本文介绍了折叠数据框的处理方法,对大家解决问题具有一定的参考价值,需要的朋友们下面随着小编来一起学习吧!
问题描述
如何折叠我的数据框,其中许多观测值包含多行,但几个不同变量中的每个变量最多只有一个值?
How can I collapse my data frame where many observations have multiple rows but at most only one value for each of several different variables?
这就是我所拥有的:
id title info var1 var2 var3
1 foo Some string here string 1
1 foo Some string here string 2
1 foo Some string here string 3
2 bar A different string string 4 string 5
2 bar A different string string 6
3 baz Something else string 7 string 8
这就是我想要的:
id title info var1 var2 var3
1 foo Some string here string 1 string 2 string 3
2 bar A different string string 4 string 5 string 6
3 baz Something else string 7 string 8
我想我已经拥有了
ddply(merged, .(id, title, info), summarize, var1 = max(var1), var2 = max(var2), var3 = max(var3))
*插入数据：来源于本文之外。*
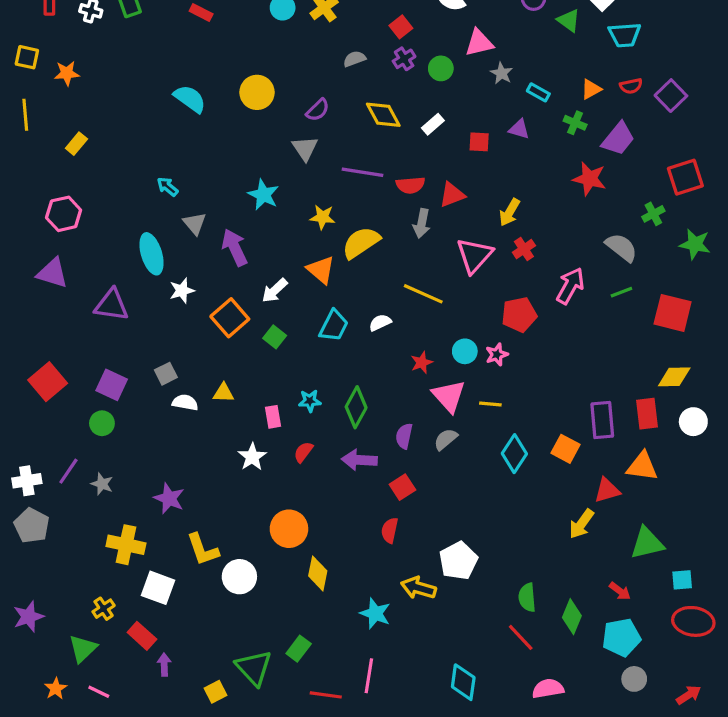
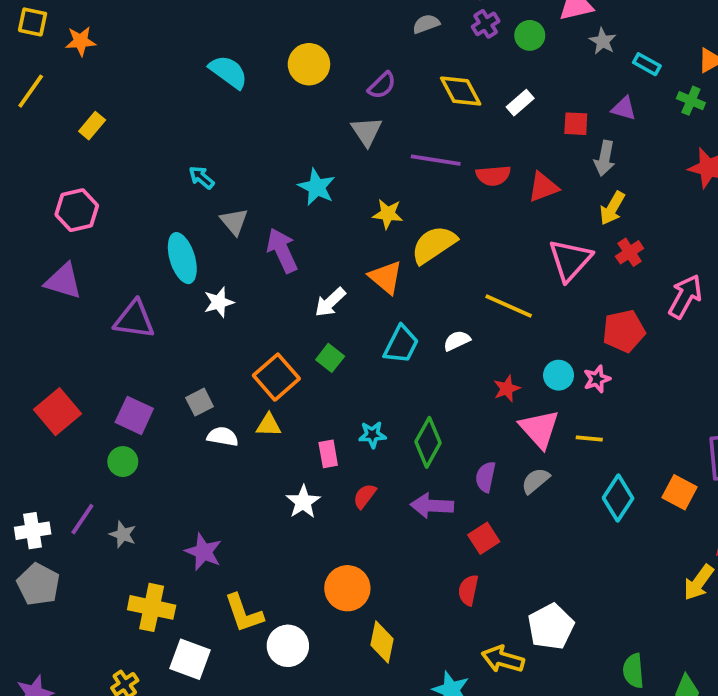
yellow line: (25, 115) -> (31, 91), turned 40
gray arrow: (422, 223) -> (605, 158), moved
orange square: (230, 318) -> (276, 377), moved

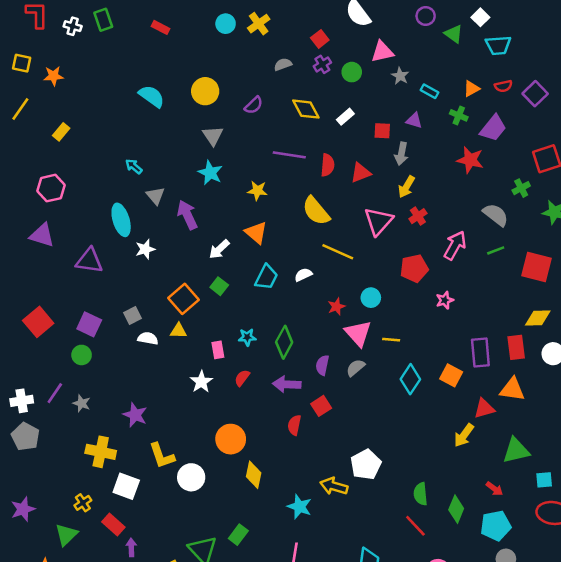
gray triangle: (367, 131) -> (213, 136), moved
red semicircle: (493, 176) -> (327, 165), turned -80
yellow semicircle: (434, 245) -> (316, 211), moved, turned -96
pink star: (597, 379) -> (445, 300), moved
red semicircle: (468, 590) -> (294, 425), moved

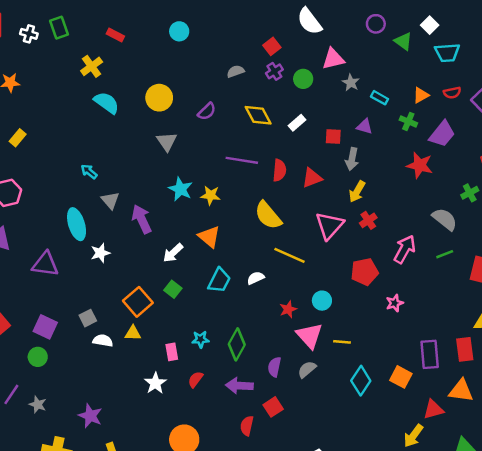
yellow cross: (259, 24) -> (92, 66), moved
cyan star: (210, 173) -> (180, 189), moved

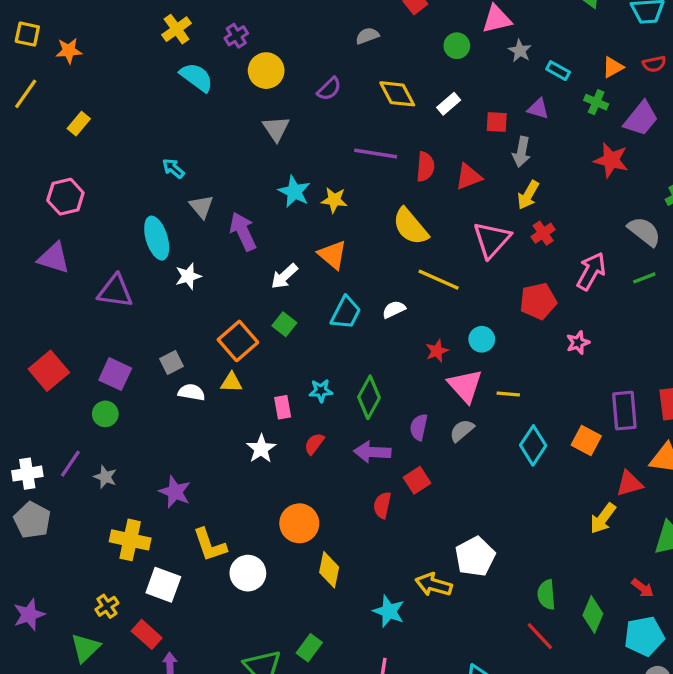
purple cross: (274, 71) -> (236, 36), moved

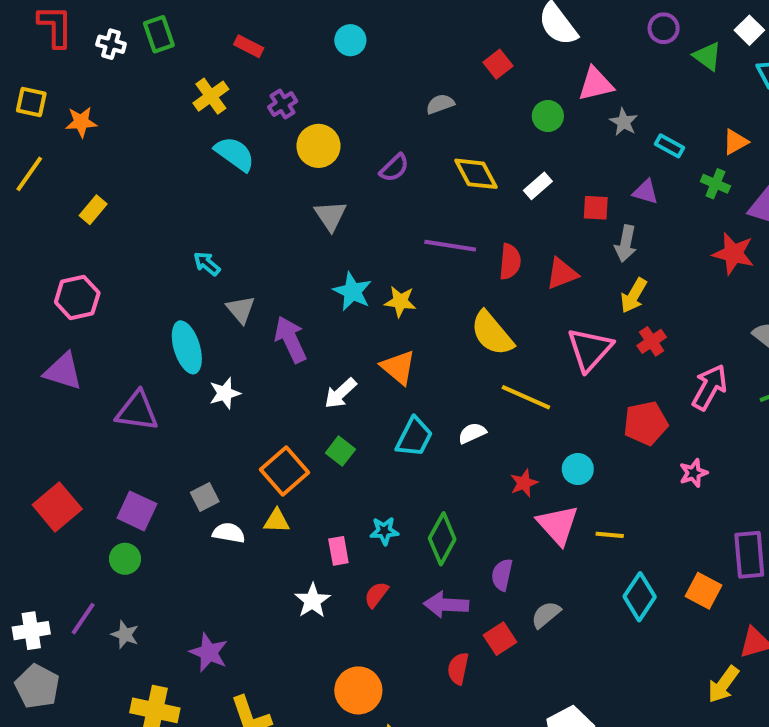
gray semicircle: (462, 430) -> (546, 615), moved

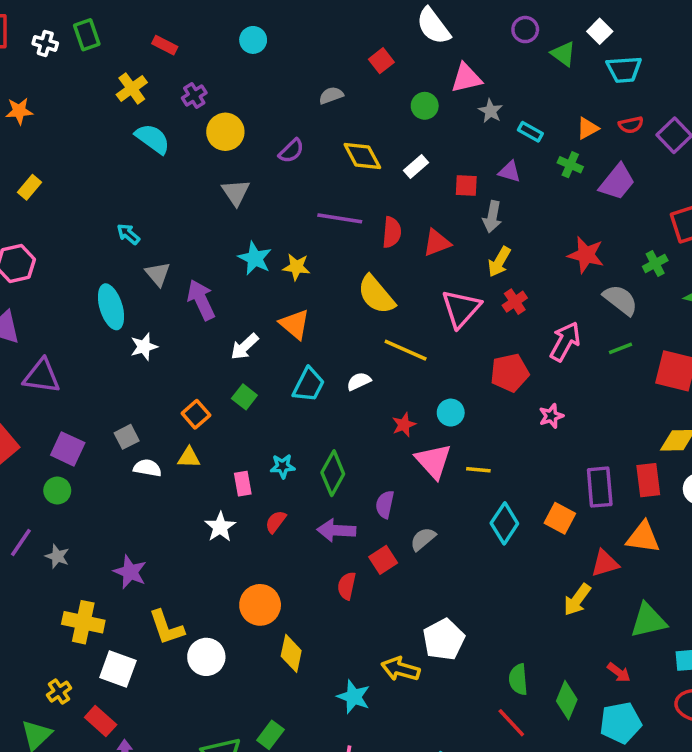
red star: (733, 254) -> (586, 255), moved
purple triangle: (137, 411) -> (42, 376), moved
orange square: (285, 471) -> (196, 414), size x0.7

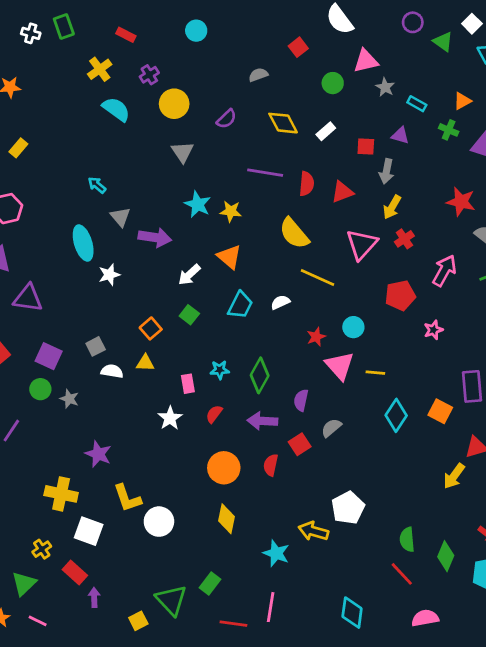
purple arrow: (201, 300) -> (155, 237), turned 124
gray star: (57, 556) -> (69, 399), moved
orange circle: (260, 605) -> (224, 468), moved

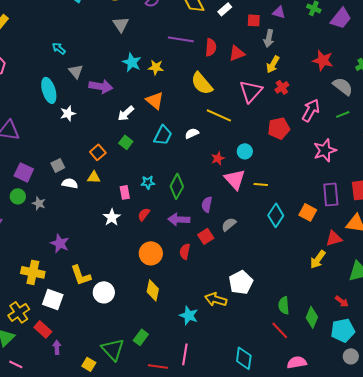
pink star: (433, 330) -> (325, 150), moved, size x1.6
yellow cross: (42, 549) -> (19, 312), size x1.5
yellow square: (138, 621) -> (89, 364), turned -32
但是问题在于,还有更多的var1-var3变量,它们是通过编程生成的。结果,我需要一种方法,根据变量名列表以编程方式插入 var1 = max(var1)
等。
But the problem is that there are many more of the var1-var3 variables, and they are programmatically generated. As a result, I need a way to insert var1 = max(var1)
, etc. programmatically, based on an list of the variable names.
推荐答案
实现此目标的许多可能方法,有两种
Many possible ways achieving this, here are two
定义一些帮助函数
Myfunc <- function(x) x[x != '']
使用 data.table
library(data.table)
setDT(df)[, lapply(.SD, Myfunc), by = list(id, title, info)]
# id title info var1 var2 var3
# 1: 1 foo Some string here string 1 string 2 string 3
# 2: 2 bar A different string string 4 string 5 string 6
# 3: 3 baz Something else string 7 NA string 8
或类似地与 dplyr
library(dplyr)
df %>%
group_by(id, title, info) %>%
summarise_each(funs(Myfunc))
# Source: local data table [3 x 6]
# Groups: id, title
#
# id title info var1 var2 var3
# 1 1 foo Some string here string 1 string 2 string 3
# 2 2 bar A different string string 4 string 5 string 6
# 3 3 baz Something else string 7 NA string 8
这篇关于折叠数据框的文章就介绍到这了,希望我们推荐的答案对大家有所帮助,也希望大家多多支持!